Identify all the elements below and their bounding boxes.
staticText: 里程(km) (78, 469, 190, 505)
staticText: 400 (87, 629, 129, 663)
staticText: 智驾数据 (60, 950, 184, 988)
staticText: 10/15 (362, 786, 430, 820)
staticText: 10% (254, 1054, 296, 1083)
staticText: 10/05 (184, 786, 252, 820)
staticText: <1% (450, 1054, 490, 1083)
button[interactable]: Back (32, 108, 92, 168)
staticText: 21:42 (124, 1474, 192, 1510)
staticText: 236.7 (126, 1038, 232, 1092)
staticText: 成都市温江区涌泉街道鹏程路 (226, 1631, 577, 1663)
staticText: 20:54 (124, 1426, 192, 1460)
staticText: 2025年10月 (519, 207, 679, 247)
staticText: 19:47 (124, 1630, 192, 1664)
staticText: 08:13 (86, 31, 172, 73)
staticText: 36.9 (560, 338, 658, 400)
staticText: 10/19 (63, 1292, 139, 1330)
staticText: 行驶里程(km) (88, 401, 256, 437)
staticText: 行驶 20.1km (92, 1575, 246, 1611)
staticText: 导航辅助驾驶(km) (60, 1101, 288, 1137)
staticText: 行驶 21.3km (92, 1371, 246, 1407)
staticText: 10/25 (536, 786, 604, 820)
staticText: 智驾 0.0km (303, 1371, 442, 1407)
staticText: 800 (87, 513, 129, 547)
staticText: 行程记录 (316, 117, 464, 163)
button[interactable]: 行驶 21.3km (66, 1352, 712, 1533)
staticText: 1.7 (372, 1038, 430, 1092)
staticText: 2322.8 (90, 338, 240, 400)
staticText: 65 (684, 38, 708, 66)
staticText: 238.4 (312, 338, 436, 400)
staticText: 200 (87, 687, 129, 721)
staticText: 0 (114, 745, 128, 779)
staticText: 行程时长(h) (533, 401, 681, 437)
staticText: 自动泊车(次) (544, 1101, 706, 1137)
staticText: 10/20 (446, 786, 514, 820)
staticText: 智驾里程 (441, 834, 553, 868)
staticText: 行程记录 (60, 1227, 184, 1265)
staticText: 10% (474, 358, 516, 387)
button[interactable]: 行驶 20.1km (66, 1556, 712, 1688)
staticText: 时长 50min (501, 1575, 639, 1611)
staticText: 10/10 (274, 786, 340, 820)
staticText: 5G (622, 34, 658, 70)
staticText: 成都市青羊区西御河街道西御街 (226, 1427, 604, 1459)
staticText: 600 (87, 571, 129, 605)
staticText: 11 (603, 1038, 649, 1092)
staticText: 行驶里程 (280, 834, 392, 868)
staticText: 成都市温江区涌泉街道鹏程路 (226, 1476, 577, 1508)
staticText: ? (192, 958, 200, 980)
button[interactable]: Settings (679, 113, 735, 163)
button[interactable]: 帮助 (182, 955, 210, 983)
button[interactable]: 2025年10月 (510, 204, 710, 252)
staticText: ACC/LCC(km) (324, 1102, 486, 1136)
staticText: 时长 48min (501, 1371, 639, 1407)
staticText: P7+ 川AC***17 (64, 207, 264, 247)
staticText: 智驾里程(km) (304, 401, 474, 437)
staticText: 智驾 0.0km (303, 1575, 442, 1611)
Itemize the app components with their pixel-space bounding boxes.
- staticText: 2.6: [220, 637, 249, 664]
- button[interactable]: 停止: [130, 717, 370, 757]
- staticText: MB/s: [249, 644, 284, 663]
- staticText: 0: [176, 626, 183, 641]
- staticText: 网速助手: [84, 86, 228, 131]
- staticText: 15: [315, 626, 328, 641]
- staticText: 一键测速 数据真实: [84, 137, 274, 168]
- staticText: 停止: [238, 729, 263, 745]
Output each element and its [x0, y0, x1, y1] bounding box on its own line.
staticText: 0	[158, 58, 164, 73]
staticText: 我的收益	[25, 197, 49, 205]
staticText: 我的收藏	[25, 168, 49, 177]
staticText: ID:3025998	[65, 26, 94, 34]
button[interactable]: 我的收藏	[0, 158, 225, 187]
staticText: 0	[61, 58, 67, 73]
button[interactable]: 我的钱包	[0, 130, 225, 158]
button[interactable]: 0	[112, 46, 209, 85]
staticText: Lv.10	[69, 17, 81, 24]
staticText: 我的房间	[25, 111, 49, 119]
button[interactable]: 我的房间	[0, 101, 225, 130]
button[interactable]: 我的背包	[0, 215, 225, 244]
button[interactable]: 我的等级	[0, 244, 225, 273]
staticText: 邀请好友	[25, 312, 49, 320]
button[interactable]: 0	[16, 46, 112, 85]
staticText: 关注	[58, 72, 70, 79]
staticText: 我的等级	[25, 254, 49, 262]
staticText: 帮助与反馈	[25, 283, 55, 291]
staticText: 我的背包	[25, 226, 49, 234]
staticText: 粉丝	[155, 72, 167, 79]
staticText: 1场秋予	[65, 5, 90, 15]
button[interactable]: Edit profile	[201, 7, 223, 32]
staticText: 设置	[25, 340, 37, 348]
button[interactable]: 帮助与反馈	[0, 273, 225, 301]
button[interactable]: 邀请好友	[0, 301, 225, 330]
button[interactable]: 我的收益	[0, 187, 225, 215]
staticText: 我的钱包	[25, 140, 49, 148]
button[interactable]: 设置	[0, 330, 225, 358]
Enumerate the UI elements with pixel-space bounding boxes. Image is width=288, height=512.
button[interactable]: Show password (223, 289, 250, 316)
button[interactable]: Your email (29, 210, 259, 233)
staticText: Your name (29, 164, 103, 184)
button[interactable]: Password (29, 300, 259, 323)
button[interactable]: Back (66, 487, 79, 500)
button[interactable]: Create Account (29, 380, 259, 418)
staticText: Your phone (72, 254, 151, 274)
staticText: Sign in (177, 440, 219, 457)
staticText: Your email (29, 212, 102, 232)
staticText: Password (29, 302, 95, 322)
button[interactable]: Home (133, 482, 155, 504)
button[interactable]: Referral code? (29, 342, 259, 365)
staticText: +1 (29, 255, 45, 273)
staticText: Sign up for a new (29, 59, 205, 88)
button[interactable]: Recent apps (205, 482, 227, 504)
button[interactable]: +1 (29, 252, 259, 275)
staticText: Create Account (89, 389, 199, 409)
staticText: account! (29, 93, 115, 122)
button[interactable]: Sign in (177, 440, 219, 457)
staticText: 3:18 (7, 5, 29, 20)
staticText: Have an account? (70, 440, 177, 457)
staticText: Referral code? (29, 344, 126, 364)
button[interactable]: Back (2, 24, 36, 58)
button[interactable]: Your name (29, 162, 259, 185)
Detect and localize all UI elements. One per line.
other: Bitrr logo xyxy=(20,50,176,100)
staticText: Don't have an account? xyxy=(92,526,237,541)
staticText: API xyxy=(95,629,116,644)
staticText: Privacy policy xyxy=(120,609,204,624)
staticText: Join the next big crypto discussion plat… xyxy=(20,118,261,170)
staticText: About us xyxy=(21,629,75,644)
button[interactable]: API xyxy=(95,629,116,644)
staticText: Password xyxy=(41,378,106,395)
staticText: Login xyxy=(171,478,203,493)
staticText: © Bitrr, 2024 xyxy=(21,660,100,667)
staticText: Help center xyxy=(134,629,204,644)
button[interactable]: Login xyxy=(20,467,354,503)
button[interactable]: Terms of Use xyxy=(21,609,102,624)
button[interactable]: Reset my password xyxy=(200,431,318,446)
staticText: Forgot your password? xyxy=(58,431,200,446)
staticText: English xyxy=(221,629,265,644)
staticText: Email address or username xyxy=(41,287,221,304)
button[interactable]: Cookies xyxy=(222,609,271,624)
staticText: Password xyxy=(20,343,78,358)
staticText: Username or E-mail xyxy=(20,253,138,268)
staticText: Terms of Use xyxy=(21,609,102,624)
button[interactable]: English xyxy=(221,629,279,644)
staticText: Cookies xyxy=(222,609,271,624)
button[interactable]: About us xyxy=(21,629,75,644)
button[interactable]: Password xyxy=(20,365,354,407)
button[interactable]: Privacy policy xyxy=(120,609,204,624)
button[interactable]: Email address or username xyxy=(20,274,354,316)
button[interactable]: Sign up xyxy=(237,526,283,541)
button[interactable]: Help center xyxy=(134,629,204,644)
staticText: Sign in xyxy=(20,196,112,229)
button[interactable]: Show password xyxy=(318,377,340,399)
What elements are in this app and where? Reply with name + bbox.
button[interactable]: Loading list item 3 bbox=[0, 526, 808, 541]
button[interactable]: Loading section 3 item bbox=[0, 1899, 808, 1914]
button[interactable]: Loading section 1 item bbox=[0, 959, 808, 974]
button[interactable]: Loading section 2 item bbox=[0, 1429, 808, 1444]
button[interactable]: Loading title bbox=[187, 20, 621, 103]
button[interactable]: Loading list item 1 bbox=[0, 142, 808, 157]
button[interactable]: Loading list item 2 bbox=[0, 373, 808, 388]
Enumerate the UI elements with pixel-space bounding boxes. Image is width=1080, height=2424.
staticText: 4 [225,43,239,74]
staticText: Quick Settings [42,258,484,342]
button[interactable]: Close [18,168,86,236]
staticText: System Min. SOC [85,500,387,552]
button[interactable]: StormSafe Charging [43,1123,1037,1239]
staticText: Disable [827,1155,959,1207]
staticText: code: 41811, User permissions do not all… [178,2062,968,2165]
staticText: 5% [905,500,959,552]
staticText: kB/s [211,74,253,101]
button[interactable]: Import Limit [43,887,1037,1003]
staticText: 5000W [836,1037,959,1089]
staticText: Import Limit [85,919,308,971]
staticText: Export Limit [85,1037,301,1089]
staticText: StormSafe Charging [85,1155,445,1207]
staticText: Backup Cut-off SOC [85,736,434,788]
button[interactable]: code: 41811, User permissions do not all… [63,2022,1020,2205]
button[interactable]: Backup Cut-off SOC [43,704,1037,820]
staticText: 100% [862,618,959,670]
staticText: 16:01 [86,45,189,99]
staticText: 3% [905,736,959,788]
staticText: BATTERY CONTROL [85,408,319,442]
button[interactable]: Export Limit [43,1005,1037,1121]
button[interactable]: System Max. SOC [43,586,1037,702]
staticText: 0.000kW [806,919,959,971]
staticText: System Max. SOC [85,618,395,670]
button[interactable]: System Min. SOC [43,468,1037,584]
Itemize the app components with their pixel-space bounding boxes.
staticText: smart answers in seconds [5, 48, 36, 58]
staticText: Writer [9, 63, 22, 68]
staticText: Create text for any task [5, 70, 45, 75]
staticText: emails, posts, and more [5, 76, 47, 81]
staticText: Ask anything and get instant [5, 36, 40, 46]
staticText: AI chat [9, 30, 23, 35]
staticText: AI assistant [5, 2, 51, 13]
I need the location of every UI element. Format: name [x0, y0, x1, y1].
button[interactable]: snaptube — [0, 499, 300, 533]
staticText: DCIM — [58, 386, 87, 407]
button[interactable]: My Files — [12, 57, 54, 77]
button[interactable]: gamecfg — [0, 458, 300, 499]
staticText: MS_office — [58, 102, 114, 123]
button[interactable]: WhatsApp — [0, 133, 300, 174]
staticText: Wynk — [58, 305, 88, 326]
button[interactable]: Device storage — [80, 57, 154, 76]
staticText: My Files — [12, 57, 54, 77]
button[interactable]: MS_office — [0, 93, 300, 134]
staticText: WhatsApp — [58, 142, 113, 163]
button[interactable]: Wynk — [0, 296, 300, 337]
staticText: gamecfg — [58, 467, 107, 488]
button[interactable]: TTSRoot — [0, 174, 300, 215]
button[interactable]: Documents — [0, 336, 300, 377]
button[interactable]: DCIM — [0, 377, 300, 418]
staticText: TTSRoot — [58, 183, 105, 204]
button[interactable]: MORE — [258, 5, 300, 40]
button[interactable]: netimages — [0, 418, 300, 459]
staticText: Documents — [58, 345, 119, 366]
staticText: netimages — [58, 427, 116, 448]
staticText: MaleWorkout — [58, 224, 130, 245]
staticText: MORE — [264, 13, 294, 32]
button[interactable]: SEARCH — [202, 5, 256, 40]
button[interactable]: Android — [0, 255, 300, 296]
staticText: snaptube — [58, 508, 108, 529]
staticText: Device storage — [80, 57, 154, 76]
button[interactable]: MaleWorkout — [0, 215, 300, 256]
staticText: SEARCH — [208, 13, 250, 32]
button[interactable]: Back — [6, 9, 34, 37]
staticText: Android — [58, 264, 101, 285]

----

What you need to do → Pull out each line of the entries that contains "boxes".

Answer for this exercise →
Identify all the elements below and their bounding boxes.
Itemize the app components with their pixel-space bounding boxes.
Enumerate the UI elements with pixel-space bounding boxes. Image is width=288, height=512.
Enumerate the UI elements with pixel-space bounding boxes. Image is width=1080, height=2424.
Itemize the app components with their pixel-space bounding boxes.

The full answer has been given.